## Demand Forecasting
Can you forecast the demand of the car rentals on an hourly basis?


#### Problem Statement
ABC is a car rental company based out of Bangalore. It rents cars for both in and out stations at affordable prices. The users can rent different types of cars like Sedans, Hatchbacks, SUVs and MUVs, Minivans and so on.

In recent times, the demand for cars is on the rise. As a result, the company would like to tackle the problem of supply and demand. The ultimate goal of the company is to strike the balance between the supply and demand inorder to meet the user expectations. 

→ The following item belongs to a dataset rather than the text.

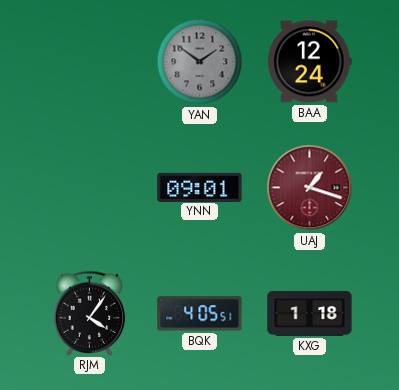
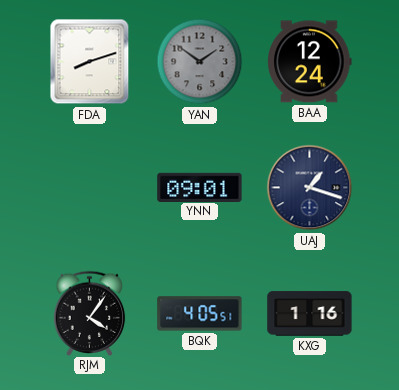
FDA: none -> 8:12
UAJ dial: burgundy -> navy
KXG: 1:18 -> 1:16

The company has collected the details of each rental. Based on the past data, the company would like to forecast the demand of car rentals on an hourly basis. 


#### Objective
The main objective of the problem is to develop the machine learning approach to forecast the demand of car rentals on an hourly basis.


#### Data Dictionary
You are provided with 3 files - train.csv, test.csv and sample_submission.csv

Training set

train.csv contains the hourly demand of car rentals from August 2018 to February 2021.

In [1]:
## import important librabries:
import plotly.express as px
import numpy as np, pandas as pd
import datetime

import matplotlib.pyplot as plt

from statsmodels.graphics.tsaplots import plot_acf,plot_pacf
from statsmodels.tsa.stattools import adfuller
from sklearn.model_selection import TimeSeriesSplit,GridSearchCV
from sklearn.preprocessing import MinMaxScaler, StandardScaler
from sklearn.metrics import mean_squared_error

from glmnet import ElasticNet as glm_elastic
from sklearn.linear_model import LinearRegression, ElasticNet
from sklearn.ensemble import RandomForestRegressor
from sklearn.tree import DecisionTreeRegressor
from sklearn.svm import SVR

import xgboost as xgb
from fbprophet import Prophet

import math
from keras.models import Sequential
from keras.layers import Dense,LSTM
from keras.callbacks import EarlyStopping
from keras.optimizers import adam_v2

  from pandas import MultiIndex, Int64Index


In [2]:
train_df = pd.read_csv("train_E1GspfA.csv")
test_df = pd.read_csv("test_6QvDdzb.csv")
sub_df = pd.read_csv("sample_4E0BhPN.csv")

In [3]:
train_df.head(2)

Unnamed: 0,date,hour,demand
0,2018-08-18,9,91
1,2018-08-18,10,21


Fb Prohpet

In [4]:
train_df['date'] = pd.to_datetime(train_df['date'])
test_df['date'] = pd.to_datetime(test_df['date'])

In [None]:
def add_hour(dt,hr):
    return dt  + datetime.timedelta(hours = hr)

In [None]:
train_df['date'] = train_df.apply(lambda row: add_hour(row['date'],row['hour']),axis=1)

In [None]:
fb_train_df = train_df[['date','demand']]
fb_train_df.columns = ['ds','y'] 

In [None]:
# train_test_split
train = fb_train_df.iloc[:-1000]
test = fb_train_df.iloc[-1000:]
fb_m = Prophet()
fb_m.fit(train)

y_pred = fb_m.predict(fb_m.make_future_dataframe(
    periods=1000,freq = 'H'))[['yhat_lower', 'yhat','yhat_upper']][-1000::]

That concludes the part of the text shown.